Problem to work on:
Pick out every line of the entries below where "allow" occurs, and copy those lines.

==========

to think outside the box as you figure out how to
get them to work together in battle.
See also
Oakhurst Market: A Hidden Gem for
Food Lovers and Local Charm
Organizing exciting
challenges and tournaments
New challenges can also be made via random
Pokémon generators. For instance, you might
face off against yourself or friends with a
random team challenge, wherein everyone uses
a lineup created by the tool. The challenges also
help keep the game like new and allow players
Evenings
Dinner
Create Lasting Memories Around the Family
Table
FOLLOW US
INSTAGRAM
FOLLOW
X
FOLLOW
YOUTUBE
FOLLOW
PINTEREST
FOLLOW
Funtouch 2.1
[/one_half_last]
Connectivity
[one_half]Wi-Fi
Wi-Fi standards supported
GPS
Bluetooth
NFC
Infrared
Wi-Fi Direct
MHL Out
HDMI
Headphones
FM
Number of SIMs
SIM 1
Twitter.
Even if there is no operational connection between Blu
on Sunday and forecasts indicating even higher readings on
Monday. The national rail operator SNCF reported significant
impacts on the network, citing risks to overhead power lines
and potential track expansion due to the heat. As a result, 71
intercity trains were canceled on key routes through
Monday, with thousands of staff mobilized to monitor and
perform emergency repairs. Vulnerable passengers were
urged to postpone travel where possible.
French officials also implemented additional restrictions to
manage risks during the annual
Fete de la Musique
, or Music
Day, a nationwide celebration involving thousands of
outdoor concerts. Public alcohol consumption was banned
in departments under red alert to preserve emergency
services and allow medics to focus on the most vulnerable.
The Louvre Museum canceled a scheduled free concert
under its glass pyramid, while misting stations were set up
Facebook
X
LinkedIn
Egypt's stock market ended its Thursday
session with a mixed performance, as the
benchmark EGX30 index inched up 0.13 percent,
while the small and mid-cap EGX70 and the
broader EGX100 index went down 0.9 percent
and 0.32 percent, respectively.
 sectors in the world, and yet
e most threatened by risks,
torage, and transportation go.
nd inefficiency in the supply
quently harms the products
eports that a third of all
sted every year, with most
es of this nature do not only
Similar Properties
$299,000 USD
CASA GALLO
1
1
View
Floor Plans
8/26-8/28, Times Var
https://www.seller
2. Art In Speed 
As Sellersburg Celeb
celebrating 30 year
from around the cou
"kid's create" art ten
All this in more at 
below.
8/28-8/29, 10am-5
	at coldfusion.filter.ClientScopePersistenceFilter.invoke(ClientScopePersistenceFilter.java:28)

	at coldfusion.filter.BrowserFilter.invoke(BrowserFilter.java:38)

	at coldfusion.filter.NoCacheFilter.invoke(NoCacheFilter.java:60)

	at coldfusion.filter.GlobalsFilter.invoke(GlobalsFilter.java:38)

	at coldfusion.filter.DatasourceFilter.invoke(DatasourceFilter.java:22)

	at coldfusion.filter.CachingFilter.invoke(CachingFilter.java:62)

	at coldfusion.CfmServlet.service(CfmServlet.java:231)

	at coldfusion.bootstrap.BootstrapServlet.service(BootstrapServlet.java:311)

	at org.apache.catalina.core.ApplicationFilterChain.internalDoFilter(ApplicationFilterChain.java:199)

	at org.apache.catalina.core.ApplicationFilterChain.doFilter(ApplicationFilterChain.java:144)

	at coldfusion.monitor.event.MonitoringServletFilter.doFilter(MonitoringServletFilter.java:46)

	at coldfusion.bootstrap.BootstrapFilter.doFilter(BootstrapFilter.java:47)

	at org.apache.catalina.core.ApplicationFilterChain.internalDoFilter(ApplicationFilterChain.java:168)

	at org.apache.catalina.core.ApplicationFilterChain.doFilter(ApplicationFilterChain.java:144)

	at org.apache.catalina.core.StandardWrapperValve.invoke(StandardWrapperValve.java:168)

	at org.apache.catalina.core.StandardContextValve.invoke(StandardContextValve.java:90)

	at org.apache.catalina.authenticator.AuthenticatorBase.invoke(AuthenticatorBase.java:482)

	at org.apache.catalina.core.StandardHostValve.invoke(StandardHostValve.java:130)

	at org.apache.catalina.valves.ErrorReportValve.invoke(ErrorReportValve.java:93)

==========

Exercise solution:
help keep the game like new and allow players
services and allow medics to focus on the most vulnerable.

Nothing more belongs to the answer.